RATIONAL LONG-TERM INVESTING IN A REORDERING WORLD
Induced by Russia's tragic war on Ukraine, we find ourselves in a significant shift in the world's geopolitical order.
As Howard Marks documents in his most recent essay, the offshoring of manufacturing to Asia has run afoul of well-documented and quite severe supply chain issues. Hovering over them is the growing realisation that China cannot be relied on to be a rational actor.
Finally, we find ourselves in the grip of the most severe inflation outbreak in 40 years, created primarily by an expansion of the money supply far beyond the economy's needs.
So what should we rational investors do?
No one can begin to predict how these situations will resolve themselves…much less when. Nor can anyone begin to imagine how the capital markets will adapt to said resolution(s). We are once again in a perfect Cloud of Unknowing.
It is also irrelevant to the investment policy of a long-term, goal-focused, plan-driven investor. And I say again: current events are perfectly irrelevant to the investment policy of the long-term investor in a globally diversified, Evidence-based portfolio.
What, after all, is the essence of successful long-term equity investing? Surely it is the continuing practice of rationality under uncertainty. But what does that even mean? To me it means basing our investment policy on our financial plan as distinctly opposed to a view of the economy and the markets. This is where rationality begins and ends.
Two years ago, we could not begin to imagine how lethal the pandemic was going to be, nor when (or even if) effective vaccines would become available in sufficient quantity. Today, we can't anticipate what Putin will do in Ukraine, nor how the back of this inflation will ultimately be broken.
Nothing has changed; we've just moved on to a different set of unknowables. Meanwhile our retirement dates are bearing down on us at the same pace. The amount of money we need to accumulate has if anything gone up with inflation. And the only hope we have in the world for a secure retirement and meaningful legacy is the premium return of equities, whose short- to intermediate-term ebbs and flows cannot be anticipated, much less timed.

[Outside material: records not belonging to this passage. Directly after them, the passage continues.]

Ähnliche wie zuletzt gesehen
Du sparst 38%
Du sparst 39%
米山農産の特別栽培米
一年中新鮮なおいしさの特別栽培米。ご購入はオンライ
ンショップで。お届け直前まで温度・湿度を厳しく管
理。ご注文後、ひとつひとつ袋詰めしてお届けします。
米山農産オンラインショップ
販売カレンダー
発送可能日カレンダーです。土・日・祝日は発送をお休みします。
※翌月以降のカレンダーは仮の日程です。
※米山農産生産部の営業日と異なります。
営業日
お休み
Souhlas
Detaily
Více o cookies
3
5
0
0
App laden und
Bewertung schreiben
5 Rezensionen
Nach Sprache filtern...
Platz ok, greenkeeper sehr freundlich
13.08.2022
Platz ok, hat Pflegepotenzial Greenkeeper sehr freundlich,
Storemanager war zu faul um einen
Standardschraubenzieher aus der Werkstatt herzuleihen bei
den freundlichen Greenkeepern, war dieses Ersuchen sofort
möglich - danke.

What we can know amid all this uncertainty—and just about all we need to know—is that the great companies in the world are already adjusting to this reordering. Just look at the massive write-offs they're taking on their exposure to Russia. I'm guessing that they're in the tens if not the hundreds of billions.

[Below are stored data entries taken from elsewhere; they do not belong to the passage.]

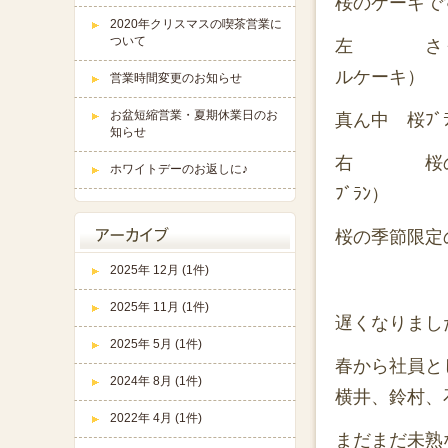
桜のケーキで
2020年クリスマスの喫茶営業に
ついて
左 さくら咲
ルケーキ）
営業時間変更のお知らせ
お盆短縮営業・夏期休業日のお
真ん中 桜ﾌﾞﾗﾝ
知らせ
右 桜のﾓﾝﾌ
ホワイトデーのお返しに♪
ﾌﾞﾗﾝ）
桜の季節限定
2025年 12月 (1件)
2025年 11月 (1件)
遅くなりまし
2025年 5月 (1件)
春から社員と
2024年 8月 (1件)
横井、鈴村、
2022年 4月 (1件)
まだまだ未熟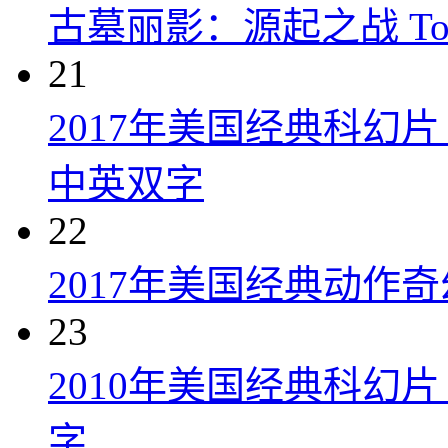
古墓丽影：源起之战 Tomb R
21
2017年美国经典科幻
中英双字
22
2017年美国经典动作
23
2010年美国经典科幻
字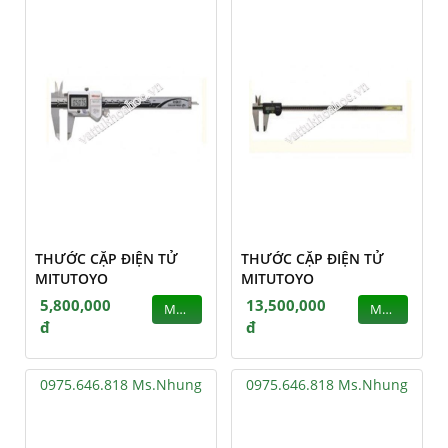
THƯỚC CẶP ĐIỆN TỬ
THƯỚC CẶP ĐIỆN TỬ
MITUTOYO
MITUTOYO
5,800,000
13,500,000
MUA
MUA
đ
đ
0975.646.818 Ms.Nhung
0975.646.818 Ms.Nhung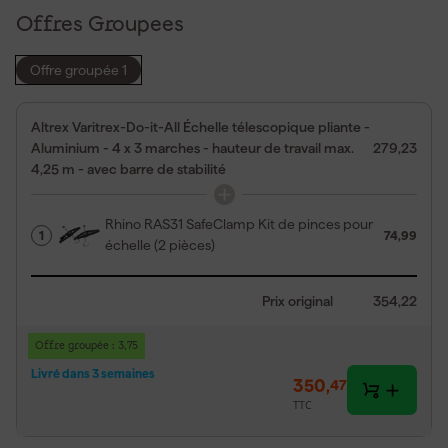
Offres Groupees
Offre groupée 1
Altrex Varitrex-Do-it-All Échelle télescopique pliante -
Aluminium - 4 x 3 marches - hauteur de travail max.
279,23
4,25 m - avec barre de stabilité
Rhino RAS31 SafeClamp Kit de pinces pour
1
74,99
échelle (2 pièces)
Prix original
354,22
Offre groupée : 3,75
Livré dans 3 semaines
350
,
47
TTC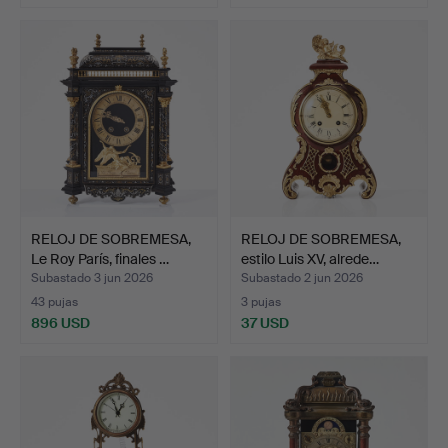
RELOJ DE SOBREMESA,
RELOJ DE SOBREMESA,
Le Roy París, finales …
estilo Luis XV, alrede…
Subastado 3 jun 2026
Subastado 2 jun 2026
43 pujas
3 pujas
896 USD
37 USD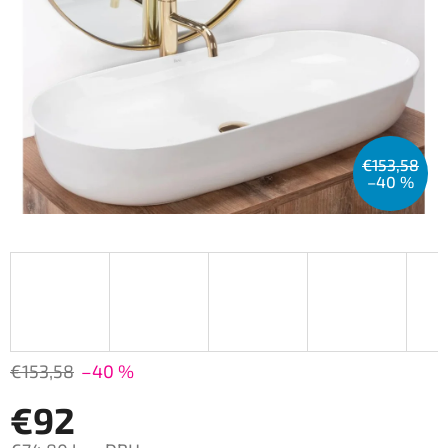
€153,58
–40 %
€153,58
–40 %
€92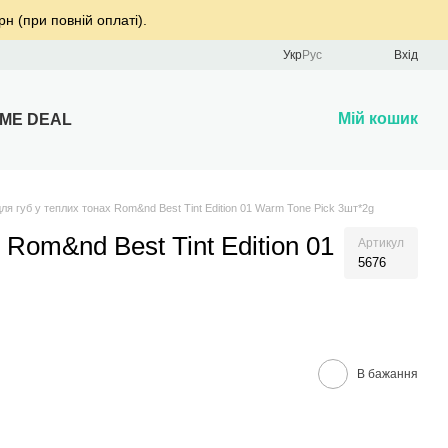
рн (при повній оплаті).
Укр
Рус
Вхід
Мій кошик
IME DEAL
 для губ у теплих тонах Rom&nd Best Tint Edition 01 Warm Tone Pick 3шт*2g
 Rom&nd Best Tint Edition 01
Артикул
5676
В бажання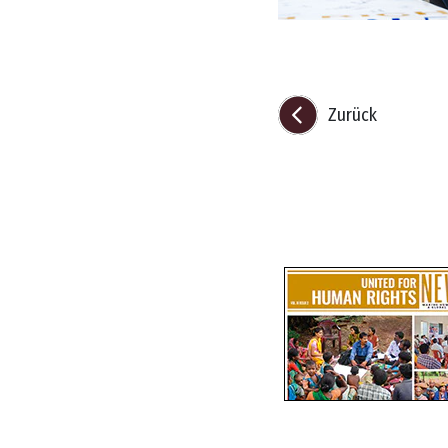
Zurück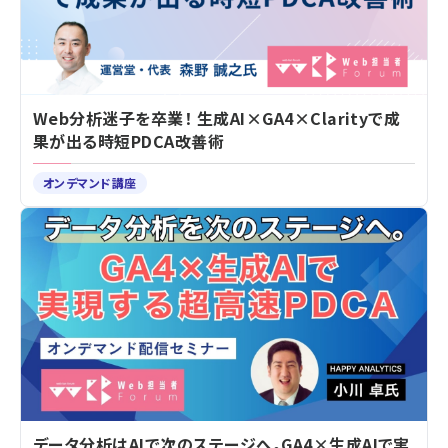
Web分析迷子を卒業！ 生成AI×GA4×Clarityで成
果が出る時短PDCA改善術
オンデマンド講座
データ分析はAIで次のステージへ。GA4×生成AIで実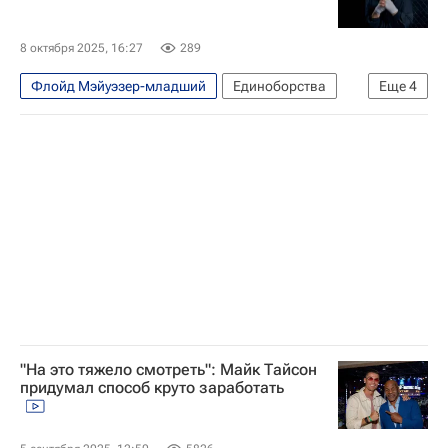
ММА (Смешанные единоборства)
UFC
Олег Тактаров
Магомед Анкалаев
8 октября 2025, 16:27
289
Алекс Перейра (боец)
Хамзат Чимаев
Флойд Мэйуэзер-младший
Единоборства
Еще
4
Петр Ян
Александр Волков (боец)
Спорт
Олег Тактаров
Бокс
Дэйна Уайт
Жаилтон Алмейда
Майк Тайсон
Мераб Двалишвили
Ислам Махачев
Джек Делла Маддалена
Майк Тайсон
Сирил Ган
Бокс
"На это тяжело смотреть": Майк Тайсон
придумал способ круто заработать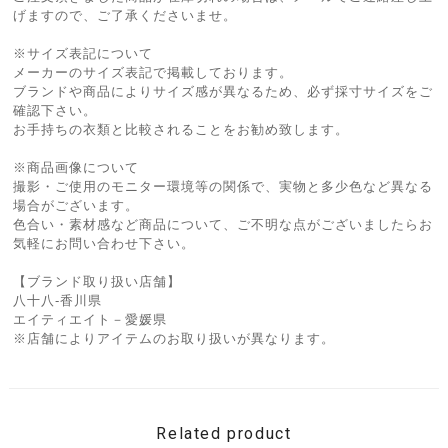
げますので、ご了承くださいませ。
※サイズ表記について
メーカーのサイズ表記で掲載しております。
ブランドや商品によりサイズ感が異なるため、必ず採寸サイズをご
確認下さい。
お手持ちの衣類と比較されることをお勧め致します。
※商品画像について
撮影・ご使用のモニター環境等の関係で、実物と多少色など異なる
場合がございます。
色合い・素材感など商品について、ご不明な点がございましたらお
気軽にお問い合わせ下さい。
【ブランド取り扱い店舗】
八十八-香川県
エイティエイト－愛媛県
※店舗によりアイテムのお取り扱いが異なります。
Related product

Meanwhile, there's abundant liquidity in the financial system. The consumer's balance sheet is as healthy as it's been in 40 years. Unemployment is cratering; indeed job openings are at record highs. Everyone who can work and wants to can find employment at rising wages. In every important respect this is the mirror opposite of the Global Financial Crisis, when banks had zero excess reserves and the consumer was leveraged to his eyeballs.

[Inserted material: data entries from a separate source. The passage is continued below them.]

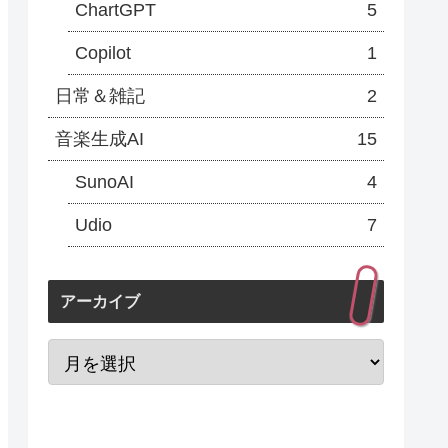
ChartGPT
5
Copilot
1
日常＆雑記
2
音楽生成AI
15
SunoAI
4
Udio
7
アーカイブ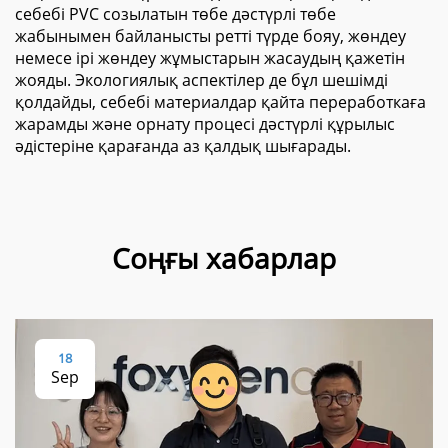
себебі PVC созылатын төбе дәстүрлі төбе
жабынымен байланысты ретті түрде бояу, жөндеу
немесе ірі жөндеу жұмыстарын жасаудың қажетін
жояды. Экологиялық аспектілер де бұл шешімді
қолдайды, себебі материалдар қайта переработкаға
жарамды және орнату процесі дәстүрлі құрылыс
әдістеріне қарағанда аз қалдық шығарады.
Соңғы хабарлар
18
Sep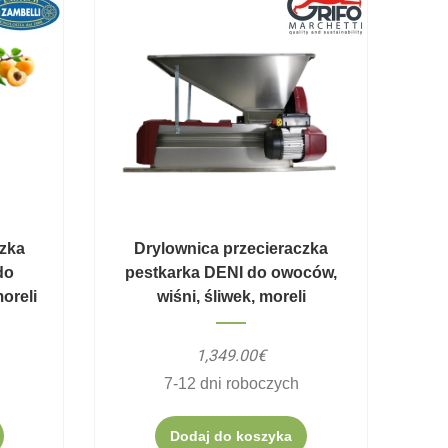
czka
Drylownica przecieraczka
do
pestkarka DENI do owoców,
oreli
wiśni, śliwek, moreli
1,349.00€
7-12 dni roboczych
Dodaj do koszyka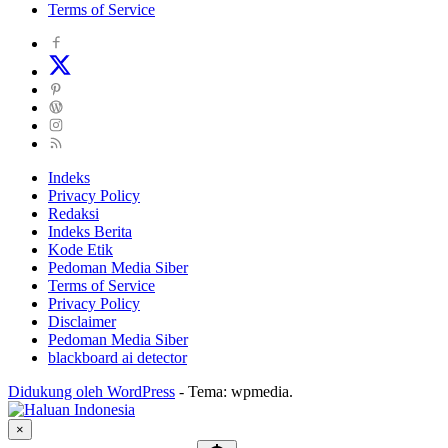
Terms of Service
Indeks
Privacy Policy
Redaksi
Indeks Berita
Kode Etik
Pedoman Media Siber
Terms of Service
Privacy Policy
Disclaimer
Pedoman Media Siber
blackboard ai detector
Didukung oleh WordPress
-
Tema: wpmedia.
×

Today's crisis invariably becomes yesterday's news, and, not only will we not be worried about this stuff ten years from now, we likely won't even remember it. (Do you remember that the equity market went down nearly 20% over six months in 2011 because of a raging government debt crisis in Southern Europe, the threat of a U.S. government shutdown, and S&P downgrading the debt of the U.S. Treasury? No? Well, neither does anyone else. That's my point.)
It all comes down to acting vs. reacting: keeping your head down and continuing to fund your plan, looking neither to the right nor to the left. History not headlines. This is a glorious time to be a mainstream investor for the long haul—even if, just at this moment, it feels like we can't see a foot in front of our faces.